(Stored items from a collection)
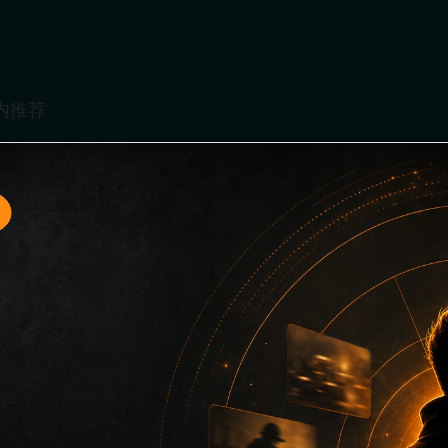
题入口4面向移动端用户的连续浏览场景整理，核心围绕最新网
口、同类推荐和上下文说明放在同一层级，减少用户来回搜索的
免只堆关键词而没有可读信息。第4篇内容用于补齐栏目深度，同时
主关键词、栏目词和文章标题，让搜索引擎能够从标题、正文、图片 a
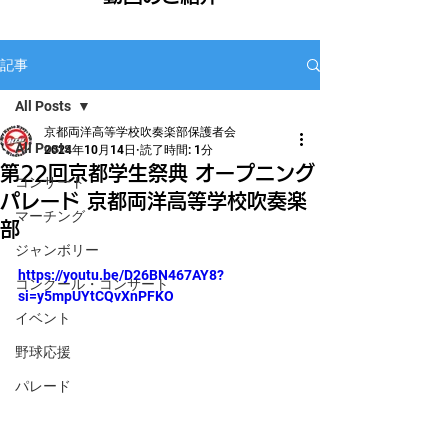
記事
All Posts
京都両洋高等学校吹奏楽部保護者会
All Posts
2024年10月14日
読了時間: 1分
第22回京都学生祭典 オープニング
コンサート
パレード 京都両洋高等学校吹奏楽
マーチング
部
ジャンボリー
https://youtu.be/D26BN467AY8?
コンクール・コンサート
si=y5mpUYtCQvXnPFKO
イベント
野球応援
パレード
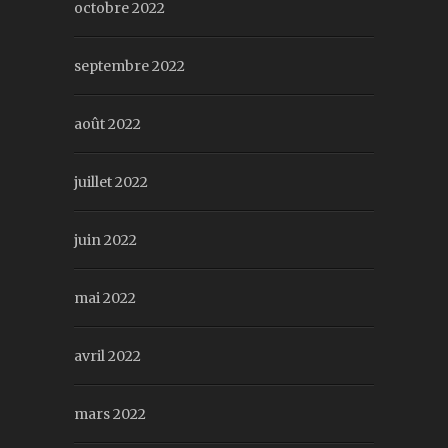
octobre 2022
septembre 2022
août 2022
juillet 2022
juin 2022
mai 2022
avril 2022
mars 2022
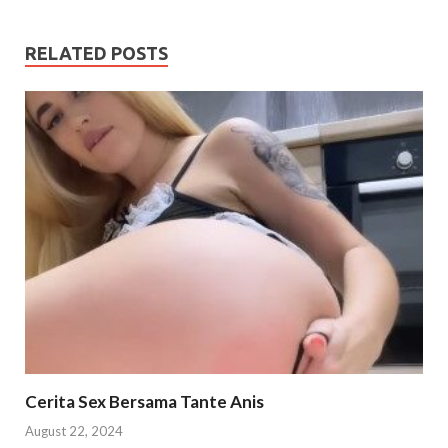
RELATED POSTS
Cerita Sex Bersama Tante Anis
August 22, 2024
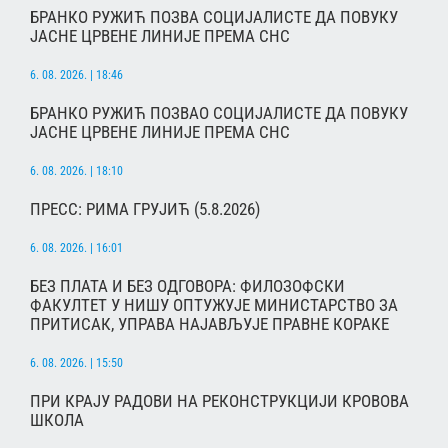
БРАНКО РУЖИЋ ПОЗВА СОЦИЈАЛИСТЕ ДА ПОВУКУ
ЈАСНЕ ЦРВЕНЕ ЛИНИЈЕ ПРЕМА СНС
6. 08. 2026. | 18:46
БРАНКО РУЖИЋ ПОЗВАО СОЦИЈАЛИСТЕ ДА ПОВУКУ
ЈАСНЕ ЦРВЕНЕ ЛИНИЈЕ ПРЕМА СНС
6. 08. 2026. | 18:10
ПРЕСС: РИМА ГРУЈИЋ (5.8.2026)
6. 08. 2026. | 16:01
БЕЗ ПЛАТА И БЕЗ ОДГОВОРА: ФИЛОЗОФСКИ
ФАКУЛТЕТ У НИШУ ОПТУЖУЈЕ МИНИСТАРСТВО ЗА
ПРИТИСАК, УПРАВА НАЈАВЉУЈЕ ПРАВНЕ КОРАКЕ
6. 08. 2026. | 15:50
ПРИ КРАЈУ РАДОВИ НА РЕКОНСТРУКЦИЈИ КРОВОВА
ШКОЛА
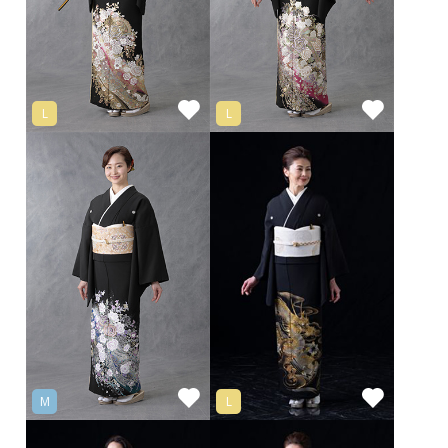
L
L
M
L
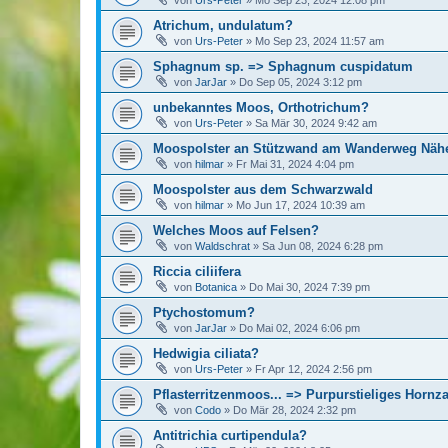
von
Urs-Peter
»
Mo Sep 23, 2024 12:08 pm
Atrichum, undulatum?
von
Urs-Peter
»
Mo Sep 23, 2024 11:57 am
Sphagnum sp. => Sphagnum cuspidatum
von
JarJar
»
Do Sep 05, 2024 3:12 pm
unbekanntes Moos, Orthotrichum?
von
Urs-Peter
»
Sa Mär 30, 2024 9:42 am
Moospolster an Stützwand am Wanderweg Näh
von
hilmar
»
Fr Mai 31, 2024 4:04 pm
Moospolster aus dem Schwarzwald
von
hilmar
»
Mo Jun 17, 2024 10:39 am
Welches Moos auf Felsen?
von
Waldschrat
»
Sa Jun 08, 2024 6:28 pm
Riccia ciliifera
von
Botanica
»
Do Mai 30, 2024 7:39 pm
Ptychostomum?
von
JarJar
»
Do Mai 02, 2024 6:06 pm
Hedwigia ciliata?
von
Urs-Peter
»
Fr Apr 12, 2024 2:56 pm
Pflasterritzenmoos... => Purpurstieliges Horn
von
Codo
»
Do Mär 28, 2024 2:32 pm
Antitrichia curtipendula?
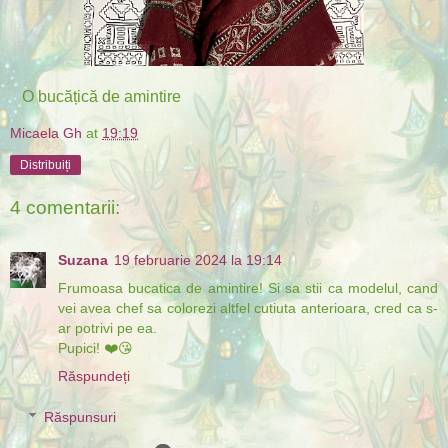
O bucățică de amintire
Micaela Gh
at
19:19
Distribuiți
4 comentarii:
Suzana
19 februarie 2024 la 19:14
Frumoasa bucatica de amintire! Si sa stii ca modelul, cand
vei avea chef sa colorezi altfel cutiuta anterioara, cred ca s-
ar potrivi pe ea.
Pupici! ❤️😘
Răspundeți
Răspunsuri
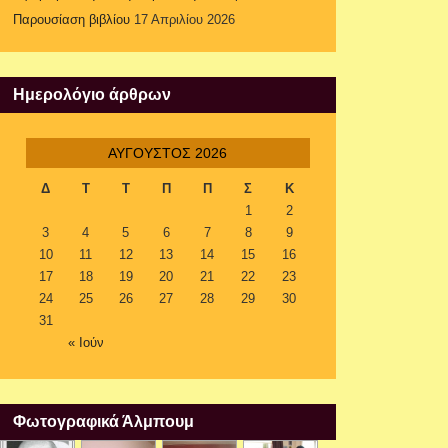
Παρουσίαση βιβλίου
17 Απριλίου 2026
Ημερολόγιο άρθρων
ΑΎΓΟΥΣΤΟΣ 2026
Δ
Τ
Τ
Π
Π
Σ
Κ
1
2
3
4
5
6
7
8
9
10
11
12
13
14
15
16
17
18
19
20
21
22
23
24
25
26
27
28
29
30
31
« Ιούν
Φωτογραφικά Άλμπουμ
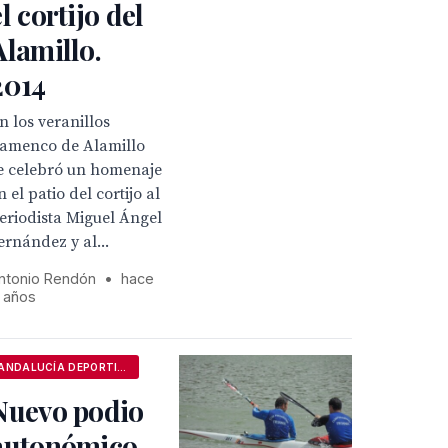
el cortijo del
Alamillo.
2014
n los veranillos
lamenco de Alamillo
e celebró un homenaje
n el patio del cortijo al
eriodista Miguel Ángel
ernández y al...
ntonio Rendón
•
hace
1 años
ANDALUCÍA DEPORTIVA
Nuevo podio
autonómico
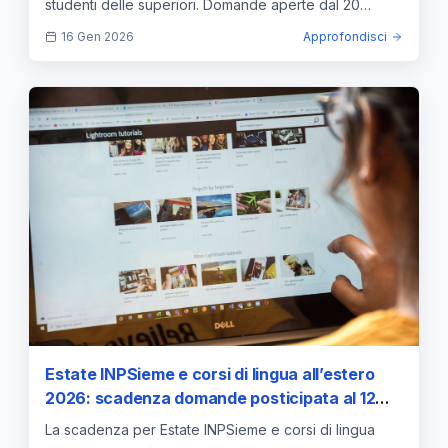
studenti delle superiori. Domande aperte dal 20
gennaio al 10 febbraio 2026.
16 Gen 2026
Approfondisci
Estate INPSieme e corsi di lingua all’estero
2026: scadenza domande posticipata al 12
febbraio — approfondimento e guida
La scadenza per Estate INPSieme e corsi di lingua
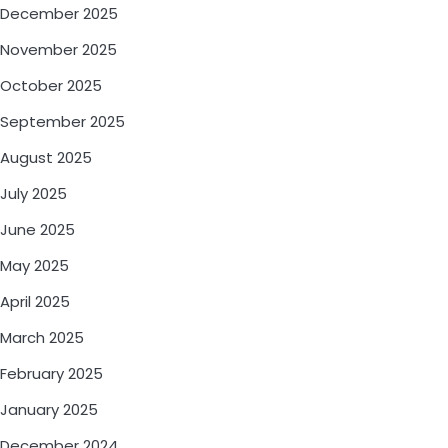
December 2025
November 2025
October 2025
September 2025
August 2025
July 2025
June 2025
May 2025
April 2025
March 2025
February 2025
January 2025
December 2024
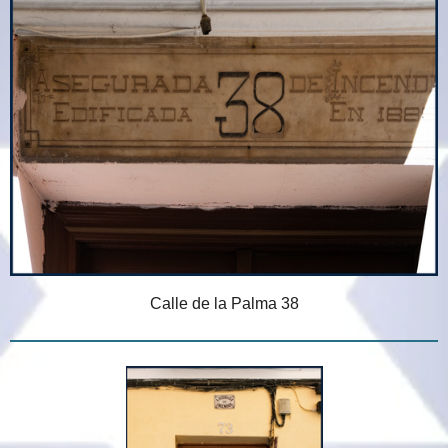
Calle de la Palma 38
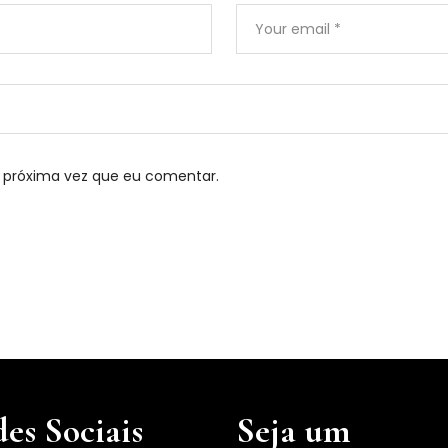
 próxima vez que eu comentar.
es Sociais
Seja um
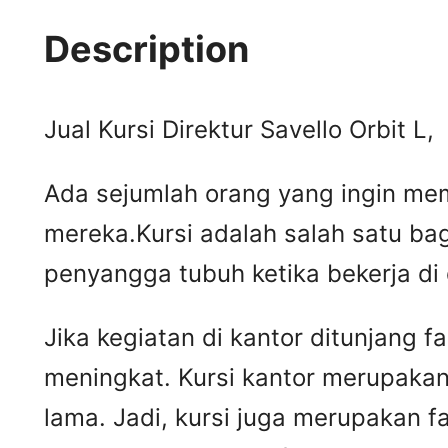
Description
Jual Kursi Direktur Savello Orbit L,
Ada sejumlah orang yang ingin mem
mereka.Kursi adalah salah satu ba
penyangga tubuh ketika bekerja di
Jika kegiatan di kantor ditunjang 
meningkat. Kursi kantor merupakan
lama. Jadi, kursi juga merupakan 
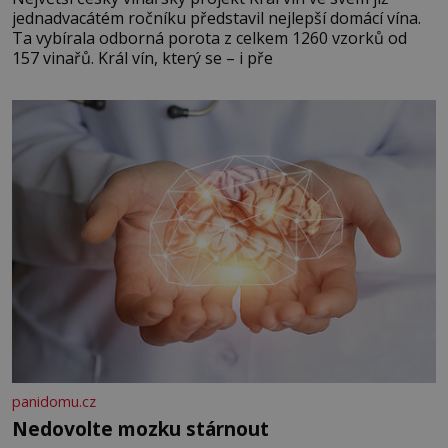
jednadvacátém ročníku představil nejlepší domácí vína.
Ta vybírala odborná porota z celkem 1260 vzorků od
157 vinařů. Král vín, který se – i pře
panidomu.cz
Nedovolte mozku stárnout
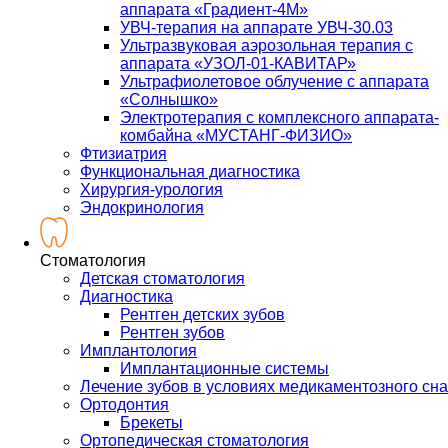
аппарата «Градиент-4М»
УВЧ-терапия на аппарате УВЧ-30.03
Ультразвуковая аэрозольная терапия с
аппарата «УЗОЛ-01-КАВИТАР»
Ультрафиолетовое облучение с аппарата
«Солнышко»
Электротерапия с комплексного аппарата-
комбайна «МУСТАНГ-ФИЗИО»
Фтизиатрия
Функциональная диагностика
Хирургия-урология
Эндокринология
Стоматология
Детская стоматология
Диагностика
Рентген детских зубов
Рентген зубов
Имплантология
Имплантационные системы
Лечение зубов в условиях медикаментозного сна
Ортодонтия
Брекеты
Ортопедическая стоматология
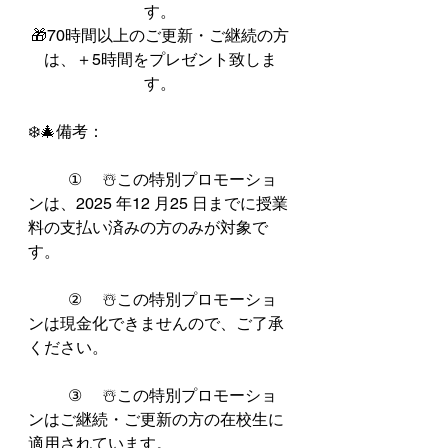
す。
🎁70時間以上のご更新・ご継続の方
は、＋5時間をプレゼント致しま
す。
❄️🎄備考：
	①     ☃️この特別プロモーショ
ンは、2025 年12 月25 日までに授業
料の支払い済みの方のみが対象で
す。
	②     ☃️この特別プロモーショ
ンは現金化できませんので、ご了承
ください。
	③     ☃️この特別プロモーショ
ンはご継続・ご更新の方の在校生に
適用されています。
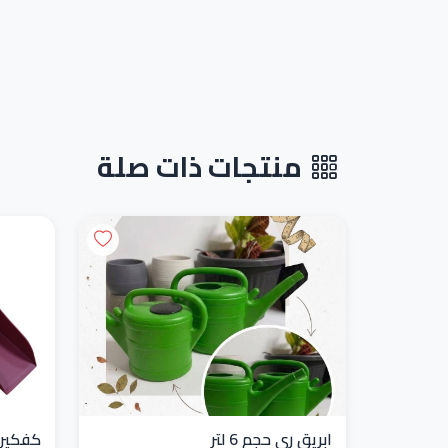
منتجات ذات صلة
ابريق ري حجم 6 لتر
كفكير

[Exercise requirements]: Leave nothing out but the pictures when transcribing the records.

[Finished exercise]:
题入口4面向移动端用户的连续浏览场景整理，核心围绕最新网
口、同类推荐和上下文说明放在同一层级，减少用户来回搜索的
免只堆关键词而没有可读信息。第4篇内容用于补齐栏目深度，同时
主关键词、栏目词和文章标题，让搜索引擎能够从标题、正文、图片 a
記事
All Posts
京都両洋高等学校吹奏楽部保護者会
All Posts
2024年10月14日
読了時間: 1分
第22回京都学生祭典 オープニング
コンサート
パレード 京都両洋高等学校吹奏楽
マーチング
部
ジャンボリー
https://youtu.be/D26BN467AY8?
コンクール・コンサート
si=y5mpUYtCQvXnPFKO
イベント
野球応援
パレード
octobre 2022
septembre 2022
août 2022
juillet 2022
juin 2022
mai 2022
avril 2022
mars 2022
RELATED POSTS
Cerita Sex Bersama Tante Anis
August 22, 2024
БРАНКО РУЖИЋ ПОЗВА СОЦИЈАЛИСТЕ ДА ПОВУКУ
ЈАСНЕ ЦРВЕНЕ ЛИНИЈЕ ПРЕМА СНС
6. 08. 2026. | 18:46
БРАНКО РУЖИЋ ПОЗВАО СОЦИЈАЛИСТЕ ДА ПОВУКУ
ЈАСНЕ ЦРВЕНЕ ЛИНИЈЕ ПРЕМА СНС
6. 08. 2026. | 18:10
ПРЕСС: РИМА ГРУЈИЋ (5.8.2026)
6. 08. 2026. | 16:01
БЕЗ ПЛАТА И БЕЗ ОДГОВОРА: ФИЛОЗОФСКИ
ФАКУЛТЕТ У НИШУ ОПТУЖУЈЕ МИНИСТАРСТВО ЗА
ПРИТИСАК, УПРАВА НАЈАВЉУЈЕ ПРАВНЕ КОРАКЕ
6. 08. 2026. | 15:50
ПРИ КРАЈУ РАДОВИ НА РЕКОНСТРУКЦИЈИ КРОВОВА
ШКОЛА
L
L
M
L
von
Urs-Peter
»
Mo Sep 23, 2024 12:08 pm
Atrichum, undulatum?
von
Urs-Peter
»
Mo Sep 23, 2024 11:57 am
Sphagnum sp. => Sphagnum cuspidatum
von
JarJar
»
Do Sep 05, 2024 3:12 pm
unbekanntes Moos, Orthotrichum?
von
Urs-Peter
»
Sa Mär 30, 2024 9:42 am
Moospolster an Stützwand am Wanderweg Näh
von
hilmar
»
Fr Mai 31, 2024 4:04 pm
Moospolster aus dem Schwarzwald
von
hilmar
»
Mo Jun 17, 2024 10:39 am
Welches Moos auf Felsen?
von
Waldschrat
»
Sa Jun 08, 2024 6:28 pm
Riccia ciliifera
von
Botanica
»
Do Mai 30, 2024 7:39 pm
Ptychostomum?
von
JarJar
»
Do Mai 02, 2024 6:06 pm
Hedwigia ciliata?
von
Urs-Peter
»
Fr Apr 12, 2024 2:56 pm
Pflasterritzenmoos... => Purpurstieliges Horn
von
Codo
»
Do Mär 28, 2024 2:32 pm
Antitrichia curtipendula?
O bucățică de amintire
Micaela Gh
at
19:19
Distribuiți
4 comentarii:
Suzana
19 februarie 2024 la 19:14
Frumoasa bucatica de amintire! Si sa stii ca modelul, cand
vei avea chef sa colorezi altfel cutiuta anterioara, cred ca s-
ar potrivi pe ea.
Pupici! ❤️😘
Răspundeți
Răspunsuri
Παρουσίαση βιβλίου
17 Απριλίου 2026
Ημερολόγιο άρθρων
ΑΎΓΟΥΣΤΟΣ 2026
Δ
Τ
Τ
Π
Π
Σ
Κ
1
2
3
4
5
6
7
8
9
10
11
12
13
14
15
16
17
18
19
20
21
22
23
24
25
26
27
28
29
30
31
« Ιούν
Φωτογραφικά Άλμπουμ
el cortijo del
Alamillo.
2014
n los veranillos
lamenco de Alamillo
e celebró un homenaje
n el patio del cortijo al
eriodista Miguel Ángel
ernández y al...
ntonio Rendón
•
hace
1 años
ANDALUCÍA DEPORTIVA
Nuevo podio
autonómico
studenti delle superiori. Domande aperte dal 20
gennaio al 10 febbraio 2026.
16 Gen 2026
Approfondisci
Estate INPSieme e corsi di lingua all’estero
2026: scadenza domande posticipata al 12
febbraio — approfondimento e guida
La scadenza per Estate INPSieme e corsi di lingua
December 2025
November 2025
October 2025
September 2025
August 2025
July 2025
June 2025
May 2025
April 2025
March 2025
February 2025
January 2025
December 2024
Calle de la Palma 38
 próxima vez que eu comentar.
es Sociais
Seja um
Description
Jual Kursi Direktur Savello Orbit L,
Ada sejumlah orang yang ingin mem
mereka.Kursi adalah salah satu ba
penyangga tubuh ketika bekerja di
Jika kegiatan di kantor ditunjang 
meningkat. Kursi kantor merupakan
lama. Jadi, kursi juga merupakan 
jednadvacátém ročníku představil nejlepší domácí vína.
Ta vybírala odborná porota z celkem 1260 vzorků od
157 vinařů. Král vín, který se – i pře
panidomu.cz
Nedovolte mozku stárnout
аппарата «Градиент-4М»
УВЧ-терапия на аппарате УВЧ-30.03
Ультразвуковая аэрозольная терапия с
аппарата «УЗОЛ-01-КАВИТАР»
Ультрафиолетовое облучение с аппарата
«Солнышко»
Электротерапия с комплексного аппарата-
комбайна «МУСТАНГ-ФИЗИО»
Фтизиатрия
Функциональная диагностика
Хирургия-урология
Эндокринология
Стоматология
Детская стоматология
Диагностика
Рентген детских зубов
Рентген зубов
Имплантология
Имплантационные системы
Лечение зубов в условиях медикаментозного сна
Ортодонтия
Брекеты
Ортопедическая стоматология
す。
🎁70時間以上のご更新・ご継続の方
は、＋5時間をプレゼント致しま
す。
❄️🎄備考：
	①     ☃️この特別プロモーショ
ンは、2025 年12 月25 日までに授業
料の支払い済みの方のみが対象で
す。
	②     ☃️この特別プロモーショ
ンは現金化できませんので、ご了承
ください。
	③     ☃️この特別プロモーショ
ンはご継続・ご更新の方の在校生に
適用されています。
منتجات ذات صلة
ابريق ري حجم 6 لتر
كفكير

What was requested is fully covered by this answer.